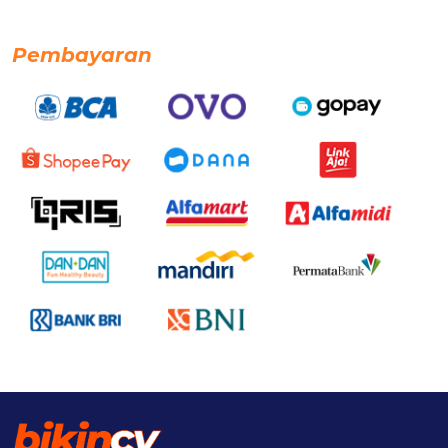
Pembayaran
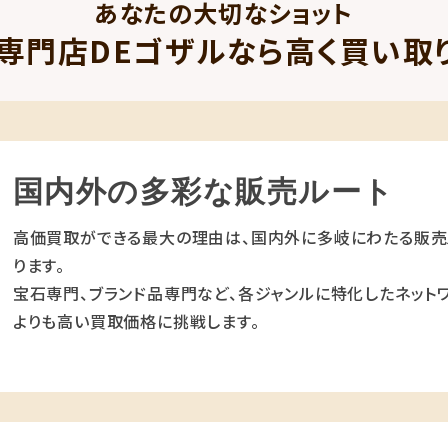
あなたの大切なショット
専門店DEゴザルなら高く買い取
国内外の多彩な販売ルート
高価買取ができる最大の理由は、国内外に多岐にわたる販売
ります。
宝石専門、ブランド品専門など、各ジャンルに特化したネットワ
よりも高い買取価格に挑戦します。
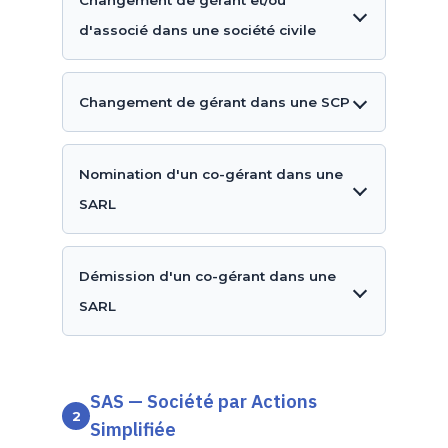
Changement de gérant et/ou
d'associé dans une société civile
Changement de gérant dans une SCP
Nomination d'un co-gérant dans une
SARL
Démission d'un co-gérant dans une
SARL
SAS — Société par Actions
2
Simplifiée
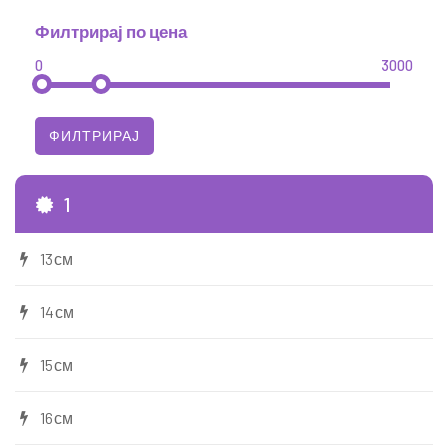
Филтрирај по цена
0
3000
1
13см
14см
15см
16см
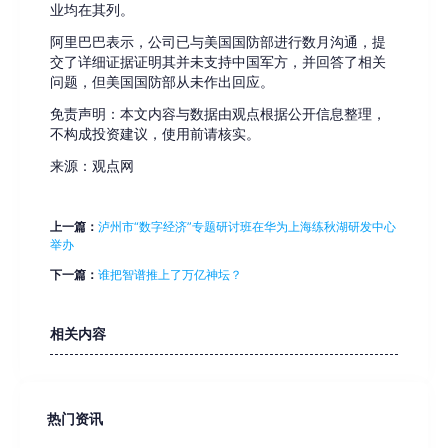
业均在其列。
阿里巴巴表示，公司已与美国国防部进行数月沟通，提
交了详细证据证明其并未支持中国军方，并回答了相关
问题，但美国国防部从未作出回应。
免责声明：本文内容与数据由观点根据公开信息整理，
不构成投资建议，使用前请核实。
来源：观点网
上一篇：
泸州市“数字经济”专题研讨班在华为上海练秋湖研发中心
举办
下一篇：
谁把智谱推上了万亿神坛？
相关内容
热门资讯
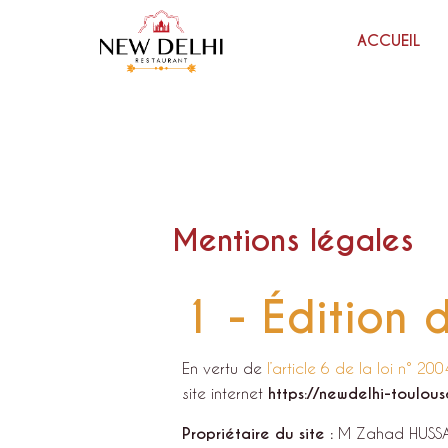
ACCUEIL
Mentions légales
1 - Édition d
En vertu de
l’article 6 de la loi n° 2
site internet
https://newdelhi-toulou
Propriétaire du site :
M Zahad HUSSA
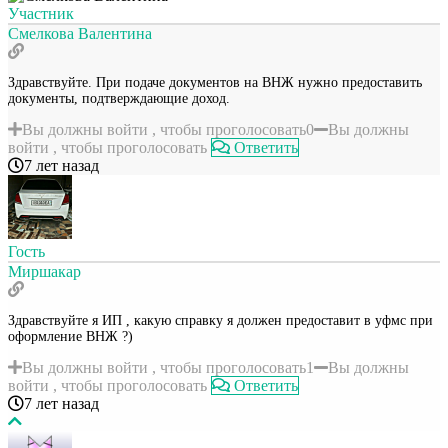
Участник
Смелкова Валентина
Здравствуйте. При подаче документов на ВНЖ нужно предоставить
документы, подтверждающие доход.
Вы должны войти , чтобы проголосовать
0
Вы должны
войти , чтобы проголосовать
Ответить
7 лет назад
Гость
Миршакар
Здравствуйте я ИП , какую справку я должен предоставит в уфмс при
оформление ВНЖ ?)
Вы должны войти , чтобы проголосовать
1
Вы должны
войти , чтобы проголосовать
Ответить
7 лет назад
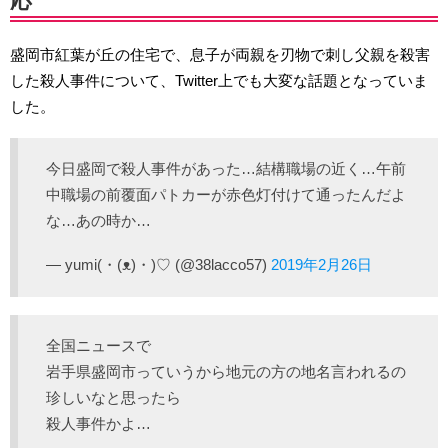
応
盛岡市紅葉が丘の住宅で、息子が両親を刃物で刺し父親を殺害
した殺人事件について、Twitter上でも大変な話題となっていま
した。
今日盛岡で殺人事件があった…結構職場の近く…午前
中職場の前覆面パトカーが赤色灯付けて通ったんだよ
な…あの時か…
— yumi(・(ᴥ)・)♡ (@38lacco57)
2019年2月26日
全国ニュースで
岩手県盛岡市っていうから地元の方の地名言われるの
珍しいなと思ったら
殺人事件かよ…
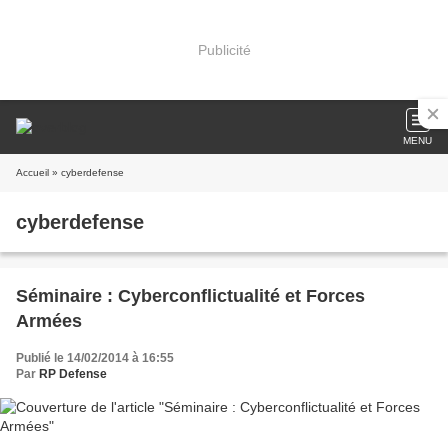
Publicité
MENU
Accueil
» cyberdefense
cyberdefense
Séminaire : Cyberconflictualité et Forces
Armées
Publié le 14/02/2014 à 16:55
Par
RP Defense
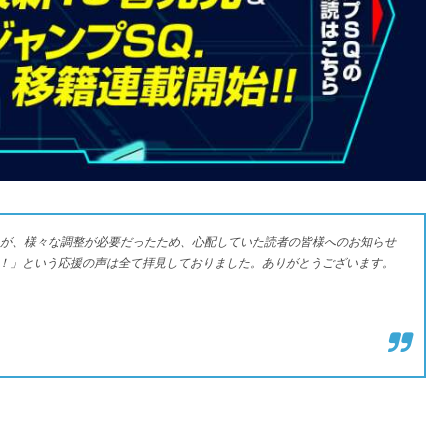
たが、様々な調整が必要だったため、心配していた読者の皆様へのお知らせ
！」という応援の声は全て拝見しておりました。ありがとうございます。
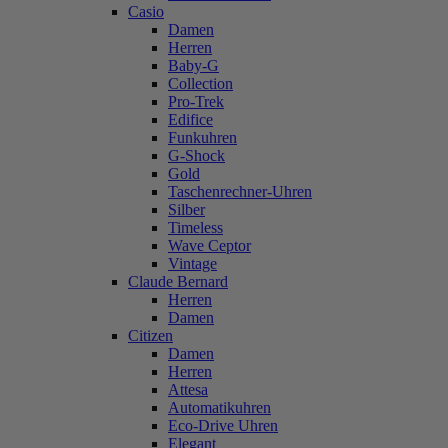
Casio
Damen
Herren
Baby-G
Collection
Pro-Trek
Edifice
Funkuhren
G-Shock
Gold
Taschenrechner-Uhren
Silber
Timeless
Wave Ceptor
Vintage
Claude Bernard
Herren
Damen
Citizen
Damen
Herren
Attesa
Automatikuhren
Eco-Drive Uhren
Elegant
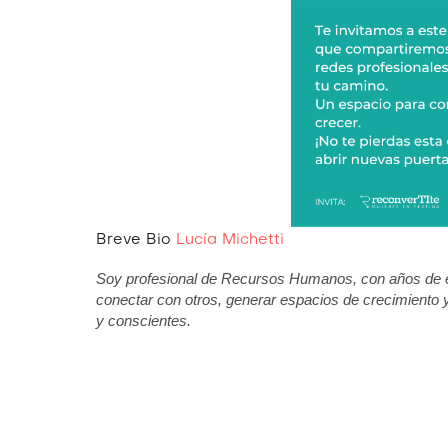
Breve Bio
Lucía Michetti
Soy profesional de Recursos Humanos, con años de e
conectar con otros, generar espacios de crecimiento 
y conscientes.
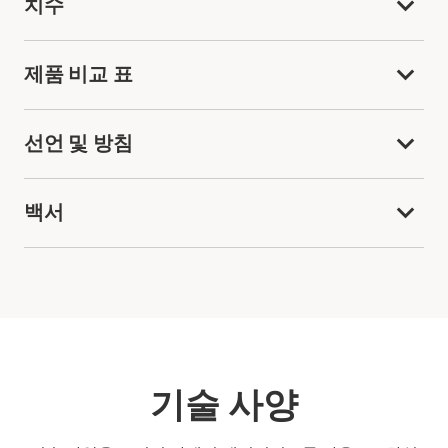
치수
제품 비교 표
선언 및 방침
백서
기술 사양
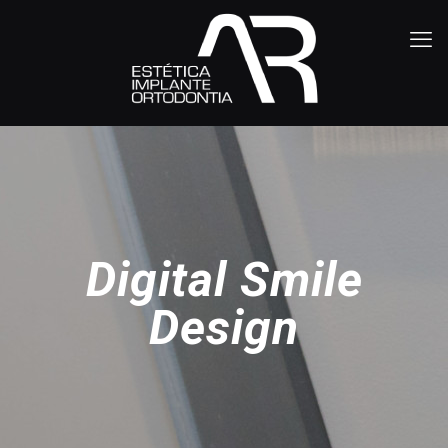
Digital Smile
Design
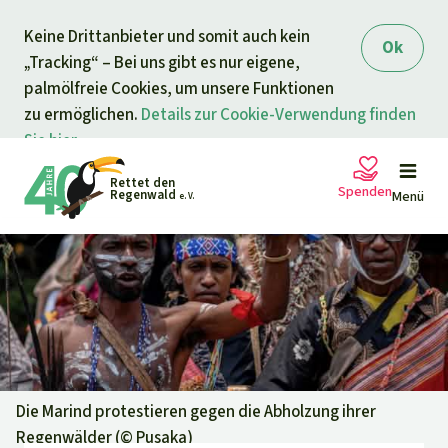
Direkt zum Inhalt
Keine Drittanbieter und somit auch kein
springen
Ok
„Tracking“ – Bei uns gibt es nur eigene,
palmölfreie Cookies, um unsere Funktionen
zu ermöglichen.
Details zur Cookie-Verwendung finden
Sie hier.
Rettet den
Spenden
Regenwald
Menü
e. V.
Petitionen
Ihre Spende hilft
Allgemeine Spende
Projekte
Dringender Spendenaufruf
Info
rmieren
Die Marind protestieren gegen die Abholzung ihrer
Regenwälder (©
Pusaka
)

» **Assignment**: Those lines of the records that contain the string "dans" should be identified and copied.

» **Answer below**:
d'associé dans une société civile
Changement de gérant dans une SCP
Nomination d'un co-gérant dans une
Démission d'un co-gérant dans une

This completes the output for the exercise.